Also, in Tennessee, the Military Department, working in concert with the Department of Safety and the 108th General Assembly, has changed the regulations to allow Soldiers who are military truck drivers to obtain their CDL with only a written test and not having to demonstrate their driving skills, shortening their path to civilian employment.
In July of 2012, the National Guard Bureau’s Job Connection Education Program (JCEP) was introduced as a pilot program in Tennessee with a goal of 50 veterans hired by the one year mark. To date, only 7 months later, the program has placed in community businesses 503 veterans, with another 379 in the pipeline prepared for an opportunity.
Paychecks for Patriots
Also in October of 2012, the Tennessee National Guard again joined with the Tennessee Department of Labor, Tennessee Department of Veterans Affairs and Dollar General Corporation to launch “Paychecks for Patriots”. This landmark initiative brought together 90 major employers, with immediate employment opportunities, assisting 2,400 military veterans and spouses seeking employment. By December, more than 50 previously unemployed participants found work through this ongoing program.

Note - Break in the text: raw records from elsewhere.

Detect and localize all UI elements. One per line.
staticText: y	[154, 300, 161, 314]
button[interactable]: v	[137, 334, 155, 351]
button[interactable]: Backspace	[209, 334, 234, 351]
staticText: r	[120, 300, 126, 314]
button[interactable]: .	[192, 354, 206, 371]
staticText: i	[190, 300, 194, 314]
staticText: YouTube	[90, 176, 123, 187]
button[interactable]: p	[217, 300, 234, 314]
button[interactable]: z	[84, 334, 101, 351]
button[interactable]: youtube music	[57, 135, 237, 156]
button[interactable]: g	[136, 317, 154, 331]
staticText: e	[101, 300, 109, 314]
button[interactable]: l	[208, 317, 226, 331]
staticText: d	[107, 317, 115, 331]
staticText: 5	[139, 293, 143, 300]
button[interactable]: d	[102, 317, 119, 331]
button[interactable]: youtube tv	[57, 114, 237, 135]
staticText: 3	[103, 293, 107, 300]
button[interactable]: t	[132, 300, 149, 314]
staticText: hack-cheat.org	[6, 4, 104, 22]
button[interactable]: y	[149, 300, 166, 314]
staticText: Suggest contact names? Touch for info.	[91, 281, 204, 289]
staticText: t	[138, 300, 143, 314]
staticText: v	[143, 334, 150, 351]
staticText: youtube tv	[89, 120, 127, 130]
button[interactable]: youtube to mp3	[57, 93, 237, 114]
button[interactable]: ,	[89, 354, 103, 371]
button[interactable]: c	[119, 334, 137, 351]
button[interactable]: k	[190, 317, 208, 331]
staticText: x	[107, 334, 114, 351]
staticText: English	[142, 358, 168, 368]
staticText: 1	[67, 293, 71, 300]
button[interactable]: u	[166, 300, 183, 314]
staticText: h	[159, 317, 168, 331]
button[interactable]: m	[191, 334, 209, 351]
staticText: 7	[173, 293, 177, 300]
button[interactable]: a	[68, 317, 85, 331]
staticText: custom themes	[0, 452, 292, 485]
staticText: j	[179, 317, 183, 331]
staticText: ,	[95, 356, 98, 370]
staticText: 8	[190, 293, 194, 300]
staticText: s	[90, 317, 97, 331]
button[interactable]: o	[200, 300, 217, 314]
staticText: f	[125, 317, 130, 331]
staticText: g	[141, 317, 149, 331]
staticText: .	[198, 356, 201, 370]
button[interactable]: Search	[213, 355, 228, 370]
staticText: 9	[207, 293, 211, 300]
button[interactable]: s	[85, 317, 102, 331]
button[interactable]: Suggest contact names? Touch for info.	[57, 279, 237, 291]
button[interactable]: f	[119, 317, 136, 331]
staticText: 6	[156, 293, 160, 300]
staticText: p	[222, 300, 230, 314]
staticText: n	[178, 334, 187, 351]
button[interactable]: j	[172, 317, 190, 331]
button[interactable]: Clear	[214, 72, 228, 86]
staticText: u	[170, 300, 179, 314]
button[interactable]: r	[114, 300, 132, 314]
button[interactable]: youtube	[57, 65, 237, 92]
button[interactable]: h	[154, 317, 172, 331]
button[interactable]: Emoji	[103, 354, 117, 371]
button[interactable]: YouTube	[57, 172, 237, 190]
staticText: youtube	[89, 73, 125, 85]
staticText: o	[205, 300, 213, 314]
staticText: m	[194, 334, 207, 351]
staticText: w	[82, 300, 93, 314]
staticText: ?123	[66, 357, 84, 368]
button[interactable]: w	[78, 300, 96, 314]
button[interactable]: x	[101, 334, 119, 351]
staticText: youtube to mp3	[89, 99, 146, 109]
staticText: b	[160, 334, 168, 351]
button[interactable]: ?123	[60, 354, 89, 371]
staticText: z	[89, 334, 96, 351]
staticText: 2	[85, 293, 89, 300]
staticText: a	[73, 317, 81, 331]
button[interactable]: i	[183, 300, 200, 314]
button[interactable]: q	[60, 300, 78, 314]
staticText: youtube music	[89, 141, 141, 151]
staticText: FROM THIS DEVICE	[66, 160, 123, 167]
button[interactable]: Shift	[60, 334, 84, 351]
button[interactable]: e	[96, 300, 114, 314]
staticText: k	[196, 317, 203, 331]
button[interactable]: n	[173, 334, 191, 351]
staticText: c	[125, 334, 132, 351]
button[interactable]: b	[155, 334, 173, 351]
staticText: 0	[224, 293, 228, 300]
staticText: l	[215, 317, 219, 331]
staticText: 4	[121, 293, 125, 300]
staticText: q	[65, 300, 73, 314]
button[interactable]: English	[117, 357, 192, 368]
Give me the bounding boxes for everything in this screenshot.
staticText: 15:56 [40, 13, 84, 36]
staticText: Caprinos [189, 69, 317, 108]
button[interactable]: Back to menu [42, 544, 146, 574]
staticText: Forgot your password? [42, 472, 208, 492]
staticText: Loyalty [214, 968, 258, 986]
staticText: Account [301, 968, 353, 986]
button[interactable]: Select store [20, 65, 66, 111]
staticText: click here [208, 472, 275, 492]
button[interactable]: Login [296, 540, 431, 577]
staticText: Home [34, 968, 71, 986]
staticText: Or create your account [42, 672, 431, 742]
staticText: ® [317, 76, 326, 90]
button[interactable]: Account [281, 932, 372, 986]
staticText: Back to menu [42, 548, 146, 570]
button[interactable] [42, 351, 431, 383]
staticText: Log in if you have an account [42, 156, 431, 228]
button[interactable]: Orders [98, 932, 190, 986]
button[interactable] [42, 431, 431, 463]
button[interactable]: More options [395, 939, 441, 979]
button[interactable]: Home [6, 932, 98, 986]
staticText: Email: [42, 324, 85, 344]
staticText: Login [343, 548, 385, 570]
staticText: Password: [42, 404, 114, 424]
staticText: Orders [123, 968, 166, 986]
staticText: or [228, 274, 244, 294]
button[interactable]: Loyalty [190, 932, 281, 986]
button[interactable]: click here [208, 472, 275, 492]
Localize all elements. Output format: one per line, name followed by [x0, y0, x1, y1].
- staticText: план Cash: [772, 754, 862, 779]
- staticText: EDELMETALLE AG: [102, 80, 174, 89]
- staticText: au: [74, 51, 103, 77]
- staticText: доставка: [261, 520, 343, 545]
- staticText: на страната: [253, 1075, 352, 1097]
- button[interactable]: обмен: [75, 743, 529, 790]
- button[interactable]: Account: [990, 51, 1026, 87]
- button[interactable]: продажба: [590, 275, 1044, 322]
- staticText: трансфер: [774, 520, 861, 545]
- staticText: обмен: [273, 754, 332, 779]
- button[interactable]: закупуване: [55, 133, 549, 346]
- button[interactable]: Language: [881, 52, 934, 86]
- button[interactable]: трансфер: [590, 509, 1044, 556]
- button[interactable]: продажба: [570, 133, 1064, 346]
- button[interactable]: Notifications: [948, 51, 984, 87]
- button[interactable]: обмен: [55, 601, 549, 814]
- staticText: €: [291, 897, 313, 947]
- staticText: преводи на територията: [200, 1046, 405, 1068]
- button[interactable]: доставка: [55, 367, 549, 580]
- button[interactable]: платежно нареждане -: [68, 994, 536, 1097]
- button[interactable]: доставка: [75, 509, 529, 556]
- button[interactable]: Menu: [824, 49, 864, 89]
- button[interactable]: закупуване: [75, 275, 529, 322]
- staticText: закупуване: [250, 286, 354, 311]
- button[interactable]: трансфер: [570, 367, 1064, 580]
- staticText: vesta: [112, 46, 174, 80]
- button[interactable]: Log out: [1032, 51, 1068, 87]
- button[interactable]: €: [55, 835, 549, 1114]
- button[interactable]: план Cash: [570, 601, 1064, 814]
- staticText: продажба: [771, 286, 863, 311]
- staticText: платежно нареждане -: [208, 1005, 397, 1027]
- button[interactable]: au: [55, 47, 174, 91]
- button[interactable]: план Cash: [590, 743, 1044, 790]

National Guard Joining Community Forces Initiative
In adopting the National Guard Joining Community Forces Initiative, the Tennessee Army National Guard has coupled with community businesses and global corporations to create an Inter-Service Family Assistance Committee, with 19 federal, state, and local organizations reaching out to help veterans and their families. In an uncertain time for our nation and our military, the consolidated efforts of these programs is the right path to ensure maximum benefits and opportunities for employment for our veterans.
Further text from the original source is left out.